When using an analytical method we make three separate evaluations of experimental error. First, before beginning an analysis we evaluate potential sources of errors to ensure that they will not adversely effect our results. Second, during the analysis we monitor our measurements to ensure that errors remain acceptable. Finally, at the end of the analysis we evaluate the quality of the measurements and results, comparing them to our original design criteria. This chapter provides an introduction to sources of error, to evaluating errors in analytical measurements, and to the statistical analysis of data.
One way to characterize data from multiple measurements/runs is to assume that the measurements are randomly scattered around a central value that provides the best estimate of expected, or “true” value. There are two common ways to estimate central tendency: the mean and the median.
We call errors affecting the accuracy of an analysis determinate. Although there may be several different sources of determinate error, each source has a specific magnitude and sign. Some sources of determinate error are positive and others are negative, and some are larger in magnitude and others are smaller. The cumulative effect of these determinate errors is a net positive or negative error in accuracy.
A propagation of uncertainty allows us to estimate the uncertainty in a result from the uncertainties in the measurements used to calculate the result.
A population is the set of all objects in the system we are investigating. For our experiment, the population is all United States pennies in circulation. This population is so large that we cannot analyze every member of the population. Instead, we select and analyze a limited subset, or sample of the population.
A confidence interval is a useful way to report the result of an analysis because it sets limits on the expected result. In the absence of determinate error, a confidence interval indicates the range of values in which we expect to find the population’s expected mean. When we report a 95% confidence interval for the mass of a penny as 3.117 g ± 0.047 g, for example, we are claiming that there is only a 5% probability that the expected mass of penny is less than 3.070 g or more than 3.164 g.
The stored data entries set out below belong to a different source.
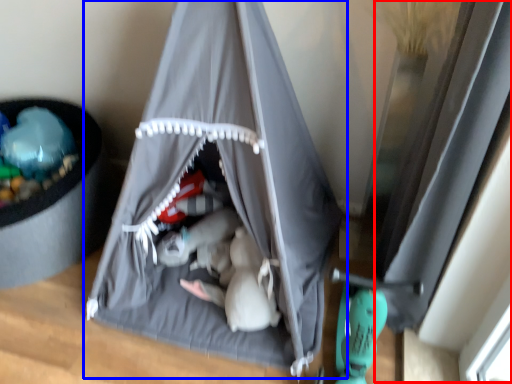 Question: Which point is closer to the camera, window (highlighted by a red box) or tent (highlighted by a blue box)?

Choices:
 (A) window
 (B) tent

Answer: (B) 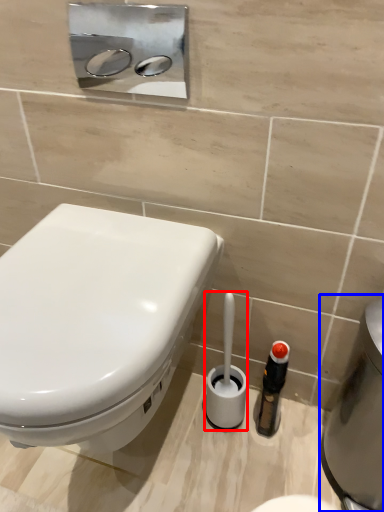 Question: Which point is further to the camera, brush (highlighted by a red box) or water heater (highlighted by a blue box)?

Choices:
 (A) brush
 (B) water heater

Answer: (A) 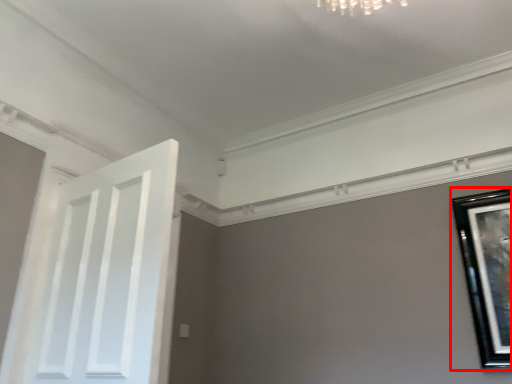 Question: Observing the image, what is the correct spatial positioning of picture frame (annotated by the red box) in reference to door?

Choices:
 (A) left
 (B) right

Answer: (B) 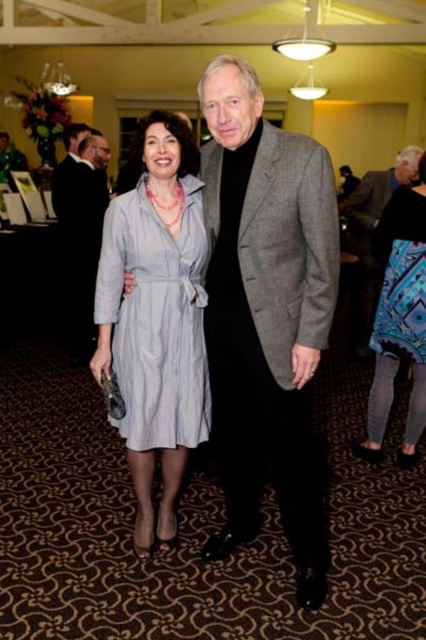 Which is above, blue patterned dress at lower right or black suit at left?

black suit at left is higher up.

Find the location of a particular element. Image resolution: width=426 pixels, height=640 pixels. blue patterned dress at lower right is located at coordinates (399, 317).

From the picture: Which is below, gray wool blazer at center or black suit at left?

gray wool blazer at center is lower down.

Where is `gray wool blazer at center`? The image size is (426, 640). gray wool blazer at center is located at coordinates (265, 310).

This screenshot has width=426, height=640. Find the location of `gray wool blazer at center`. gray wool blazer at center is located at coordinates (265, 310).

Is gray wool blazer at center to the left of blue patterned fabric dress at lower right from the viewer's perspective?

Correct, you'll find gray wool blazer at center to the left of blue patterned fabric dress at lower right.

At what (x,y) coordinates should I click in order to perform the action: click on gray wool blazer at center. Please return your answer as a coordinate pair (x, y). Looking at the image, I should click on (265, 310). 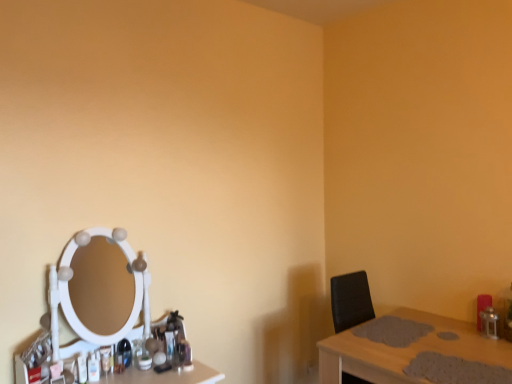 Question: From a real-world perspective, is wooden table at right above or below white glossy makeup mirror at left?

Choices:
 (A) below
 (B) above

Answer: (A)

Question: In terms of width, does wooden table at right look wider or thinner when compared to white glossy makeup mirror at left?

Choices:
 (A) thin
 (B) wide

Answer: (B)

Question: From the image's perspective, is wooden table at right above or below white glossy makeup mirror at left?

Choices:
 (A) above
 (B) below

Answer: (B)

Question: Would you say white glossy makeup mirror at left is inside or outside wooden table at right?

Choices:
 (A) inside
 (B) outside

Answer: (B)

Question: From the image's perspective, is white glossy makeup mirror at left positioned above or below wooden table at right?

Choices:
 (A) below
 (B) above

Answer: (B)

Question: Is white glossy makeup mirror at left bigger or smaller than wooden table at right?

Choices:
 (A) big
 (B) small

Answer: (B)

Question: Is white glossy makeup mirror at left in front of or behind wooden table at right in the image?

The normal distribution is the most common distribution used for experimental results. Because the area between any two limits of a normal distribution is well defined, constructing and evaluating significance tests is straightforward.
A method’s detection limit as the smallest concentration or absolute amount of analyte that has a signal significantly larger than the signal from a suitable blank. Although our interest is in the amount of analyte, in this section we will define the detection limit in terms of the analyte’s signal.
It can be tedious to work problems using nothing more than a calculator. Both Excel and R include functions for descriptive statistics, for finding probabilities for different distributions, and for carrying out significance tests. In addition, R provides useful functions for visualizing your data.
This is the summary to "Chapter 4: Evaluating Analytical Data" from Harvey's "Analytical Chemistry 2.0" Textmap.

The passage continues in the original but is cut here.